Kimchee (Korean Sauerkraut)

Colorful and tasty and just a bit spicy, this is a kraut sure to please.

Chop/shred cabbage, carrots, green onions, ginger and garlic by hand or with a food processor. Combine all ingredients in a medium size mixing bowl. Cover with a tea towel and leave to sit at room temperature for 1/2 hour while the salt helps pull the juices out of the veggies.
Pound a few times with a potato masher or meat hammer (or kraut pounder) to make sure it is getting juicy. Leave for another 1/2 hour if desired, or proceed.
Transfer ingredients to a clean quart-size, wide mouth jar. Press down firmly so that liquid comes to the top of the mixture. Leave 1” space at the top of the jar. Put on lid and band and screw tightly.
Allow to ferment at room temperature for three to seven days. In the first 24 hours, open the jar and press down firmly on the ingredients a few times to make sure the brine is fully covering the mixture (it will continue to be released over time).
Fermentation may proceed faster at very warm temperatures.
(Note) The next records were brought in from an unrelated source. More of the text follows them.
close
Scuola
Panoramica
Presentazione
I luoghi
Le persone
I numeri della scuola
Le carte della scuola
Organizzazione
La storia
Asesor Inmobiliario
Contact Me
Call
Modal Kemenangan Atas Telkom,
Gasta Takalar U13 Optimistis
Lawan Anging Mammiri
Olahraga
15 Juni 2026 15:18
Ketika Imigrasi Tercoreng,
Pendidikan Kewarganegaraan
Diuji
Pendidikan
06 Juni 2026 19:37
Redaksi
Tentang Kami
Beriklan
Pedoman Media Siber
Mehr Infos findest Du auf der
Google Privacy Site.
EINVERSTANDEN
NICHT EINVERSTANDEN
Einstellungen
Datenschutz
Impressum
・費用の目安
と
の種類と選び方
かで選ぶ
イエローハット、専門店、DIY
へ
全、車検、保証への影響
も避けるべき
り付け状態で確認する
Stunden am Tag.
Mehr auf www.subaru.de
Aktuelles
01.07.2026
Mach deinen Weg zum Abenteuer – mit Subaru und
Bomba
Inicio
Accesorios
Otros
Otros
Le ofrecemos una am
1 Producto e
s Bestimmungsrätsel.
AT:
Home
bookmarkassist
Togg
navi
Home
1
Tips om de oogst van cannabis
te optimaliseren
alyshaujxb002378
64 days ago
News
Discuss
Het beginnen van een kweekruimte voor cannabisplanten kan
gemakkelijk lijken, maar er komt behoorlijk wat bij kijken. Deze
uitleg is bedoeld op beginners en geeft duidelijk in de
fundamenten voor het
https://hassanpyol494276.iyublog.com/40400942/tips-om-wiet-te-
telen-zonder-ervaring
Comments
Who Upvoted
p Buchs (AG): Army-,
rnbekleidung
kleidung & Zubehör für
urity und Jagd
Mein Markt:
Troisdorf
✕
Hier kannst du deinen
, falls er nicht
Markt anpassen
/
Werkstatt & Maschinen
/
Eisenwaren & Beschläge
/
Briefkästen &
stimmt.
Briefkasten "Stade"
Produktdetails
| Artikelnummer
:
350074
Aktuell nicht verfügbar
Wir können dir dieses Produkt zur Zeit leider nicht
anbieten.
Burp jar daily, even keeping the jar on a towel to catch seeping liquids. Skim off any mold or fuzz that develops on top (everything beneath the brine should be fine).
The mixture will be bubbly, and the vegetables will soften. Stop the fermentation when you like the flavor and texture. (We like ours best at 5 to 7 days.) Transfer to the refrigerator or cool storage. Repack carefully each time you serve. Will keep several weeks in the refrigerator.
Serve alongside main dish chicken, turkey, beef, or ham. Serve with eggs for breakfast. Enjoy!

Cultured Chile Salsa

This is one cultured probiotic food that everybody will eat.

Place all ingredients in blender, and blend until smooth. Place in glass jars and seal. Sit on counter for 2 days and then transfer to refrigerator. Will last at least 6 months in refrigerator.

Golden Beet Sauerkraut

This is one of the first recipes for cultured vegetables my family would eat. If you haven’t had golden beets you are in for a treat. I think they taste like sunshine!
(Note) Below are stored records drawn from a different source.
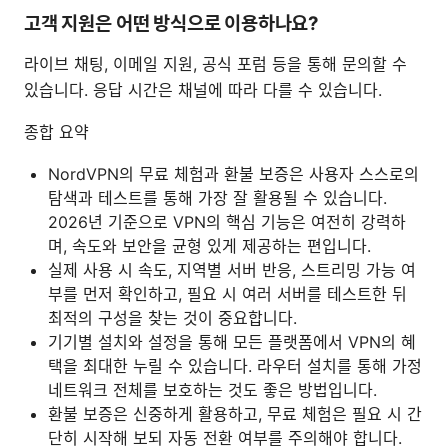
고객 지원은 어떤 방식으로 이용하나요?
라이브 채팅, 이메일 지원, 공식 포럼 등을 통해 문의할 수
있습니다. 응답 시간은 채널에 따라 다를 수 있습니다.
종합 요약
NordVPN의 무료 체험과 환불 보증은 사용자 스스로의
탐색과 테스트를 통해 가장 잘 활용될 수 있습니다.
2026년 기준으로 VPN의 핵심 기능은 여전히 강력하
며, 속도와 보안을 균형 있게 제공하는 편입니다.
실제 사용 시 속도, 지역별 서버 반응, 스트리밍 가능 여
부를 먼저 확인하고, 필요 시 여러 서버를 테스트한 뒤
최적의 구성을 찾는 것이 중요합니다.
기기별 설치와 설정을 통해 모든 플랫폼에서 VPN의 혜
택을 최대한 누릴 수 있습니다. 라우터 설치를 통해 가정
네트워크 전체를 보호하는 것도 좋은 방법입니다.
환불 보증은 신중하게 활용하고, 무료 체험은 필요 시 간
단히 시작해 보되 자동 전환 여부를 주의해야 합니다.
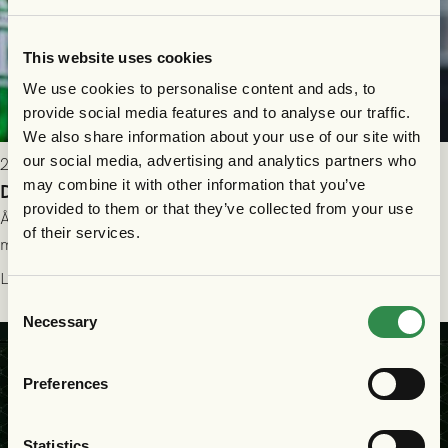
This website uses cookies
We use cookies to personalise content and ads, to
provide social media features and to analyse our traffic.
We also share information about your use of our site with
our social media, advertising and analytics partners who
2026-07-26 21:00
may combine it with other information that you’ve
Delad poäng mot Halmstads BK
provided to them or that they’ve collected from your use
Åter i Allsvenskan stod Halmstads BK för motståndet i en
of their services.
match som vägde tungt till fördel för GAIS, men där poängen
delades efter dramatik på tilläggstid.
Läs mer
Consent
Necessary
Selection
Preferences
Statistics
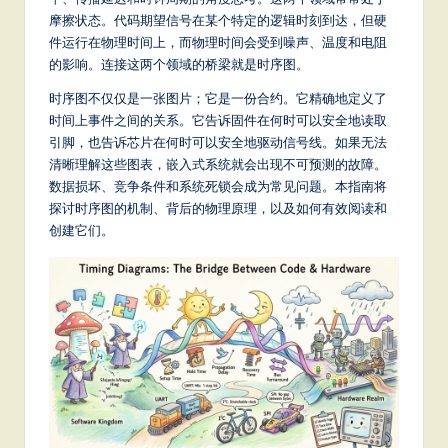
m
摩擦状态。代码期望信号在某个特定的逻辑时刻到达，但硬
p
件运行在物理时间上，而物理时间会受到噪声、温度和电阻
li
的影响。连接这两个领域的桥梁就是时序图。
fi
时序图不仅仅是一张图片；它是一份合约。它精确地定义了
时间上事件之间的关系。它告诉固件在何时可以安全地读取
e
引脚，也告诉芯片在何时可以安全地驱动信号线。如果无法
d
清晰理解这些图表，嵌入式系统就会出现不可预测的故障。
数据损坏、竞争条件和系统死锁会成为常见问题。本指南将
C
探讨时序图的机制、背后的物理原理，以及如何有效阅读和
hi
创建它们。
n
e
s
e
-
L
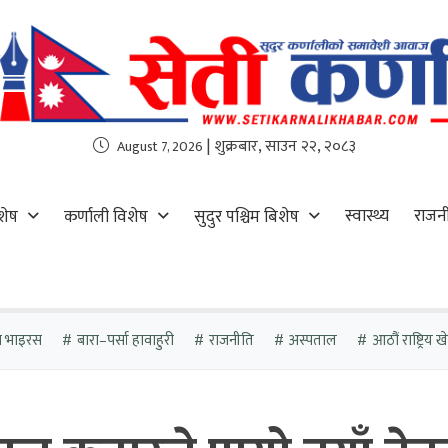
| शुक्रबार, साउन २२, २०८३
August 7, 2026
स्वास्थ्य
राजन
शेष
कर्णाली विशेष
सुदुर पश्चिम बिशेष
ा भाइरस
बारा–पर्सा हावाहुरी
राजनीति
अस्पताल
आठौं राष्ट्रिय 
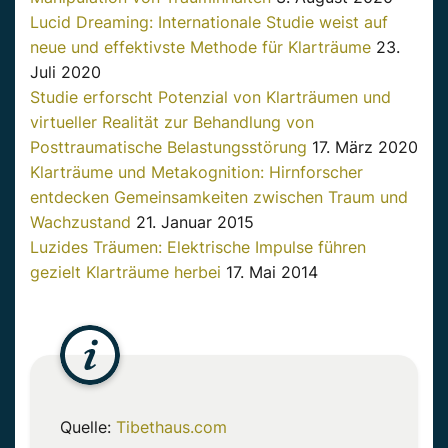
Lucid Dreaming: Internationale Studie weist auf
neue und effektivste Methode für Klarträume
23.
Juli 2020
Studie erforscht Potenzial von Klarträumen und
virtueller Realität zur Behandlung von
Posttraumatische Belastungsstörung
17. März 2020
Klarträume und Metakognition: Hirnforscher
entdecken Gemeinsamkeiten zwischen Traum und
Wachzustand
21. Januar 2015
Luzides Träumen: Elektrische Impulse führen
gezielt Klarträume herbei
17. Mai 2014
Quelle:
Tibethaus.com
Add culture package to a glass gallon jar according to instructions. ( I just place starter in a cup, feed it about 1 tsp. sugar to wake it up and add 1/2 cup of water. Stir till dissolved. Then let it sit while I chop my vegetables ) Or you can add 1/2 cup of kefir whey instead.
Peel and shred all items and place in jar.
Fill with water and cap jar. Let sit for 6 days on your counter out of the sunlight.
Place in refrigerator. They will ferment in the fridge too and taste even better. Cultured veggies last at least 9 months or longer in your fridge.

Crispy Dill Pickles

Lacto fermented pickles that snap when you bite them! If you have a cold or flu try a pickle or drink the juice. The good bacterias fight all kinds of viruses.
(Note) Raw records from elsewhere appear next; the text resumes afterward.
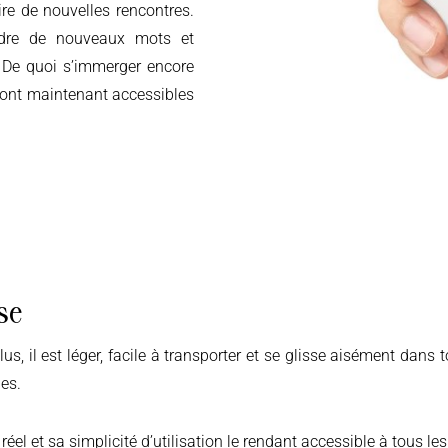
re de nouvelles rencontres.
endre de nouveaux mots et
 De quoi s’immerger encore
 sont maintenant accessibles
se
des.
el et sa simplicité d’utilisation le rendant accessible à tous le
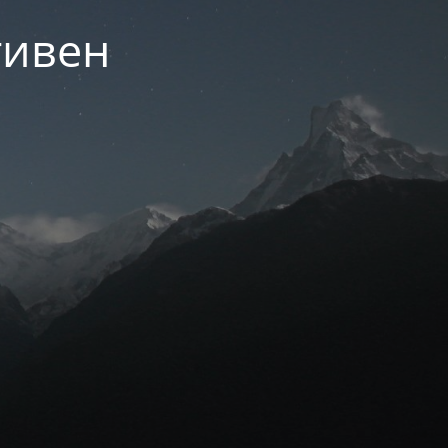
тивен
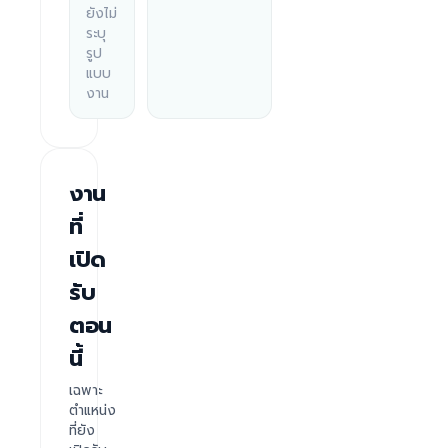
ยังไม่
ระบุ
รูป
แบบ
งาน
งาน
ที่
เปิด
รับ
ตอน
นี้
เฉพาะ
ตำแหน่ง
ที่ยัง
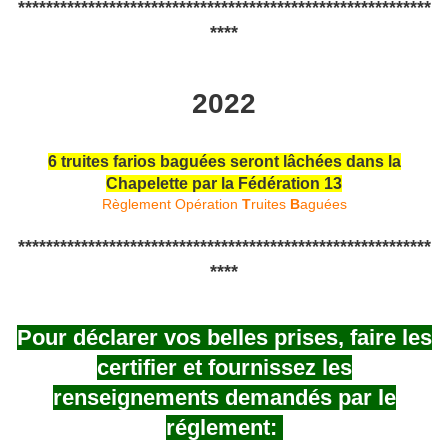
***********************************************************
****
2022
6 truites farios baguées seront lâchées dans la
Chapelette par la Fédération 13
Règlement Opération
T
ruites
B
aguées
***********************************************************
****
Pour déclarer vos belles prises, faire les
certifier et fournissez les
renseignements demandés par le
réglement:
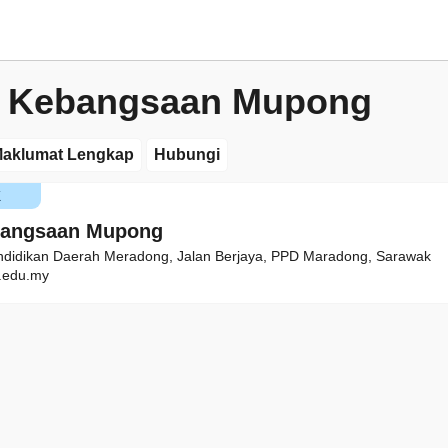
h Kebangsaan Mupong
aklumat Lengkap
Hubungi
K
bangsaan Mupong
ndidikan Daerah Meradong, Jalan Berjaya, PPD Maradong, Sarawak
edu.my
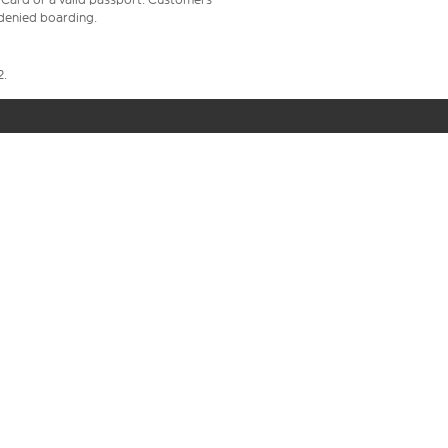
e denied boarding.
2.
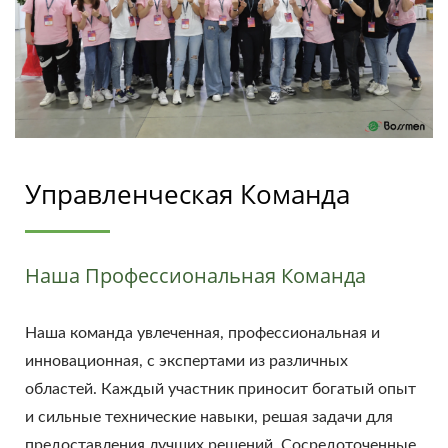
Управленческая Команда
Наша Профессиональная Команда
Наша команда увлеченная, профессиональная и
инновационная, с экспертами из различных
областей. Каждый участник приносит богатый опыт
и сильные технические навыки, решая задачи для
предоставления лучших решений. Сосредоточенные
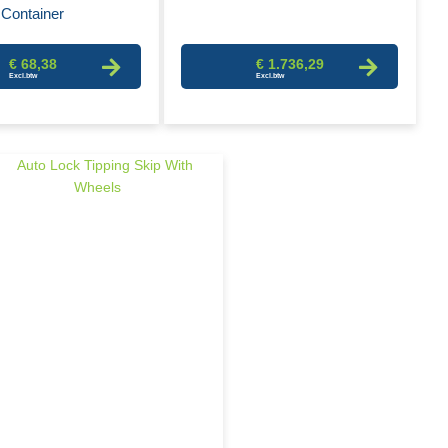
Container
€ 68,38
€ 1.736,29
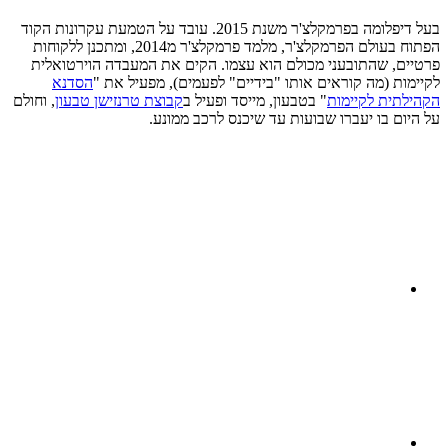
בעל דיפלומה בפרמקלצ'ר משנת 2015. עובד על הטמעת עקרונות הקוד
הפתוח בעולם הפרמקלצ'ר, מלמד פרמקלצ'ר מ2014, ומתכנן ללקוחות
פרטיים, שהתובעני מכולם הוא עצמו. הקים את המעבדה הוירטואלית
לקיימות (מה קוראים אותו "בידיים" לפעמים), מפעיל את "
הסדנא
הקהילתית לקיימות
" בטבעון, מייסד ופעיל ב
קבוצת טרנזישן טבעון
, וחולם
על היום בו יעברו שבועות עד שיכנס לרכב ממונע.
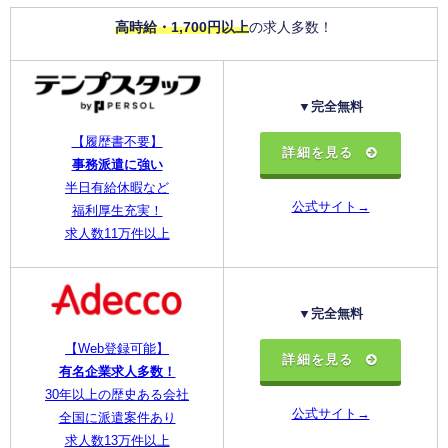
高時給・1,700円以上
の求人多数！
▼完全無料
【履歴書不要】
詳細を見る
事務派遣に強い
半日有給休暇など
公式サイト→
福利厚生充実！
求人数11万件以上
▼完全無料
【Web登録可能】
詳細を見る
有名企業求人多数！
30年以上の歴史ある会社
公式サイト→
全国に派遣案件あり
求人数13万件以上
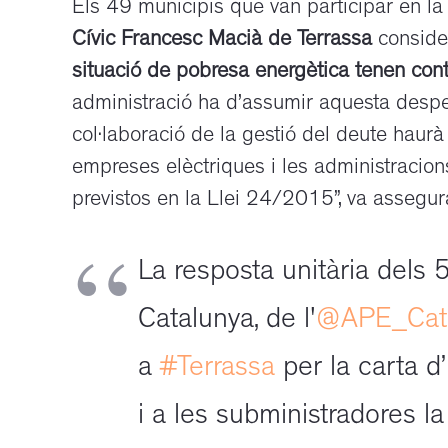
Els 49 municipis que van participar en la
Cívic Francesc Macià de Terrassa
conside
situació de pobresa energètica tenen co
administració ha d’assumir aquesta despe
col·laboració de la gestió del deute haurà
empreses elèctriques i les administracion
previstos en la Llei 24/2015”, va assegurar
La resposta unitària dels
Catalunya, de l'
@APE_Cat
a
#Terrassa
per la carta d
i a les subministradores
Chop cucumbers in half place flat side down on surface and cut into spears. Place cucumbers in 4- 1 quart jars.
Place other ingredients in a bowl with a spout for easy pouring.
Mix all ingredients till well combined. Pour mixture into jars making sure that each jar gets equal amounts of ingredients. (some of the seed fall to the bottom)
Fill the jars with extra water leaving an 1 1/2 inches of room at the top and making sure veggies are below the water. The veggies will mold if left above the water. If this happens scrape off the mold or discard veggies and push the others below the water. The mold is harmless and won’t hurt anything but they can ruin the taste of the veggies.
Set at room temperature for 3 days and then place in the refrigerator. They taste they best after 3 to 4 weeks in the refrigerator.

Rosemary Sage Lemon Pickles

Unique pickles that have a hint a rosemary and a lovely lemon flavor. These are the kind of foods that are perfect for cold and flu season. A few tbsp of juice or couple slices of these pickles can help knock out a virus and also help super charge your immune system.

Slice cucumber into ¼-inch rounds.
Tightly pack sliced cucumber and herbs in a 16-ounce clean glass jar until about ¾ full.
Add cultures and extra water. Leave an inch or two of room at the top of the jar. The pickles will ferment bubbly and expand.
Let sit on counter tightly capped for 3 days and then place in refrigerator to further culture. They are ready to eat after about a week but keep fermenting and age much like a fine wine.
I like them the best at about 2 to 3 weeks.